» **Instructions to follow**
Exclude the images and transcribe the entries below precisely.

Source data
━━━━━━━━━━

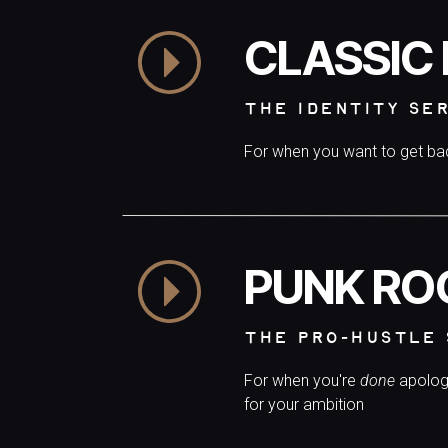
CLASSIC
THE IDENTITY SE
For when you want to get b
PUNK RO
THE PRO-HUSTLE 
For when you're
done
apolog
for your ambition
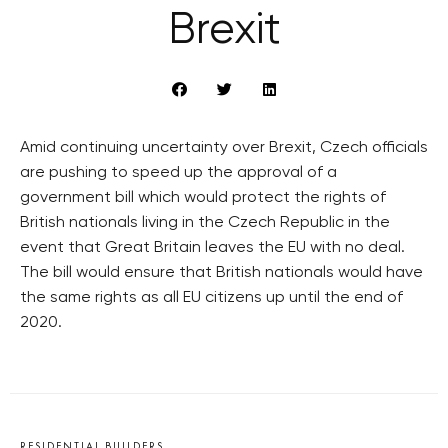
Brexit
Amid continuing uncertainty over Brexit, Czech officials
are pushing to speed up the approval of a
government bill which would protect the rights of
British nationals living in the Czech Republic in the
event that Great Britain leaves the EU with no deal.
The bill would ensure that British nationals would have
the same rights as all EU citizens up until the end of
2020.
RESIDENTIAL BUILDERS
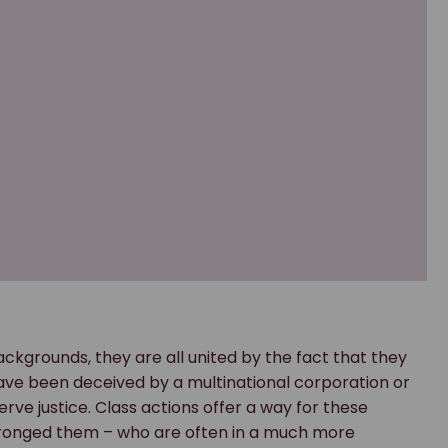
ckgrounds, they are all united by the fact that they
ve been deceived by a multinational corporation or
e justice. Class actions offer a way for these
wronged them – who are often in a much more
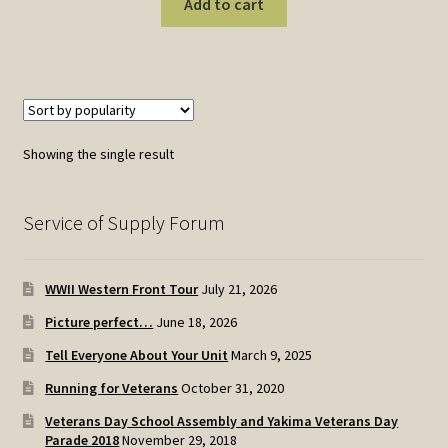
Add to cart
Showing the single result
Service of Supply Forum
WWII Western Front Tour
July 21, 2026
Picture perfect…
June 18, 2026
Tell Everyone About Your Unit
March 9, 2025
Running for Veterans
October 31, 2020
Veterans Day School Assembly and Yakima Veterans Day
Parade 2018
November 29, 2018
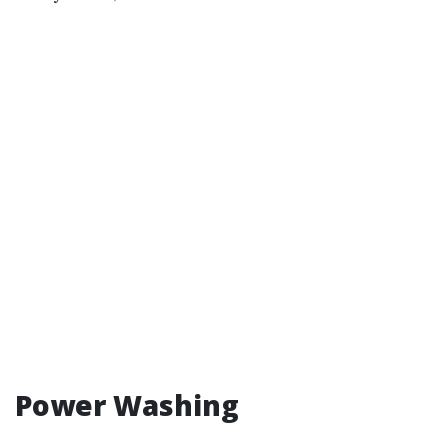
Power Washing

━━━━━━━━━━

» **Task output**
CLASSIC
THE IDENTITY SE
For when you want to get b
PUNK RO
THE PRO-HUSTLE 
For when you're
done
apolog
for your ambition
Brexit
Amid continuing uncertainty over Brexit, Czech officials
are pushing to speed up the approval of a
government bill which would protect the rights of
British nationals living in the Czech Republic in the
event that Great Britain leaves the EU with no deal.
The bill would ensure that British nationals would have
the same rights as all EU citizens up until the end of
2020.
RESIDENTIAL BUILDERS
ckgrounds, they are all united by the fact that they
ve been deceived by a multinational corporation or
e justice. Class actions offer a way for these
wronged them – who are often in a much more
Add to cart
Showing the single result
Service of Supply Forum
WWII Western Front Tour
July 21, 2026
Picture perfect…
June 18, 2026
Tell Everyone About Your Unit
March 9, 2025
Running for Veterans
October 31, 2020
Veterans Day School Assembly and Yakima Veterans Day
Parade 2018
November 29, 2018
Power Washing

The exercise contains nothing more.